The Short Version: A Decision Framework
So, which container is better? The real answer depends on your answers to three questions: Where will the file be played? What streams does it need to contain? And is perfect preservation of the original quality essential? If the file must play on the widest range of devices with zero friction for the viewer, MP4 wins, hands down. If the file needs to hold multiple audio tracks, styled subtitles, lossless audio, and chapter markers, MKV is the only tool for the job. For archiving source material where you can't afford to lose a single stream, MKV is more likely to hold everything intact. For most conversions, CocoConvert can remux your file from one container to the other without re-encoding the video, which means fast speeds and no quality loss. We're also upfront about the limitations. Cases where a clean conversion isn't possible (like with PGS subtitles or TrueHD audio to MP4) require desktop software like Handbrake or FFmpeg.
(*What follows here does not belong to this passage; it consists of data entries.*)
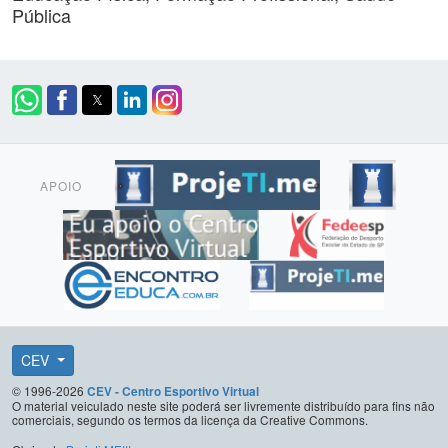
Pública
APOIO
CEV
© 1996-2026
CEV - Centro Esportivo Virtual
O material veiculado neste site poderá ser livremente distribuído para fins não
comerciais, segundo os termos da licença da Creative Commons.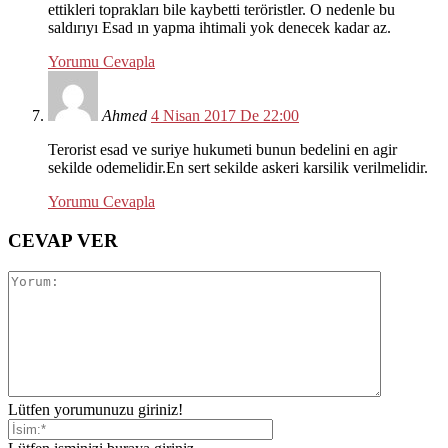
ettikleri toprakları bile kaybetti teröristler. O nedenle bu
saldırıyı Esad ın yapma ihtimali yok denecek kadar az.
Yorumu Cevapla
Ahmed
4 Nisan 2017 De 22:00
Terorist esad ve suriye hukumeti bunun bedelini en agir
sekilde odemelidir.En sert sekilde askeri karsilik verilmelidir.
Yorumu Cevapla
CEVAP VER
Lütfen yorumunuzu giriniz!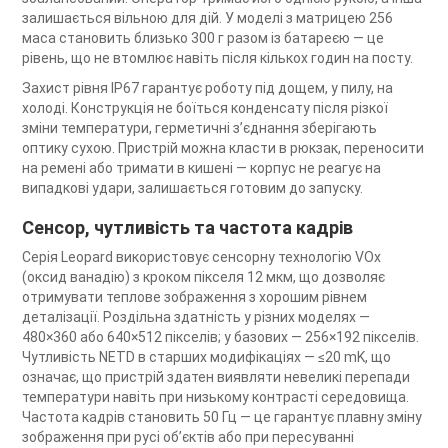
залишається вільною для дій. У моделі з матрицею 256
маса становить близько 300 г разом із батареєю — це
рівень, що не втомлює навіть після кількох годин на посту.
Захист рівня IP67 гарантує роботу під дощем, у пилу, на
холоді. Конструкція не боїться конденсату після різкої
зміни температури, герметичні з’єднання зберігають
оптику сухою. Пристрій можна класти в рюкзак, переносити
на ремені або тримати в кишені — корпус не реагує на
випадкові удари, залишається готовим до запуску.
Сенсор, чутливість та частота кадрів
Серія Leopard використовує сенсорну технологію VOx
(оксид ванадію) з кроком пікселя 12 мкм, що дозволяє
отримувати теплове зображення з хорошим рівнем
деталізації. Роздільна здатність у різних моделях —
480×360 або 640×512 пікселів; у базових — 256×192 пікселів.
Чутливість NETD в старших модифікаціях — ≤20 mK, що
означає, що пристрій здатен виявляти невеликі перепади
температури навіть при низькому контрасті середовища.
Частота кадрів становить 50 Гц — це гарантує плавну зміну
зображення при русі об’єктів або при пересуванні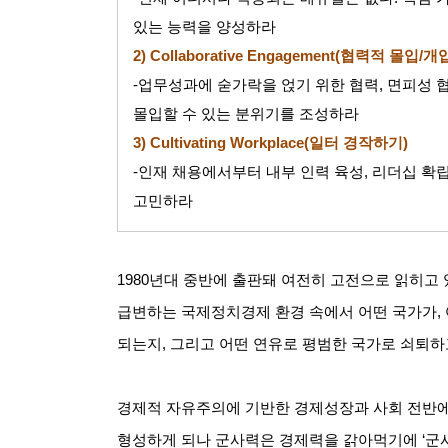
있는 능력을 양성하라
2) Collaborative Engagement(
협력적 몰입
/
개
-
업무성과에 숟가락을 얹기 위한 협력
,
면피성 
몰입할 수 있는 분위기를 조성하라
3) Cultivating Workplace(
일터 경작하기
)
-
인재 채용에서부터 내부 인력 육성
,
리더십 확
고민하라
1980
년대 중반에 출판돼 여전히 고전으로 읽히고 
급변하는 국제정치경제 환경 속에서 어떤 국가가
,
되는지
,
그리고 어떤 연유로 평범한 국가로 쇠퇴하
경제적 자유주의에 기반한 경제성장과 사회 전반에
형성하게 되나 군사력은 경제력을 갉아먹기에
‘
군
We'd rather tell you that directly than have you discover it after a failed conversion. If you're ever unsure about what's inside a video file, do yourself a favor and download MediaInfo. It's a free tool for Windows and macOS that gives you a complete breakdown of a file in seconds: codec, bitrate, audio channels, subtitle format, everything. It takes all the guesswork out of the MP4-vs-MKV decision.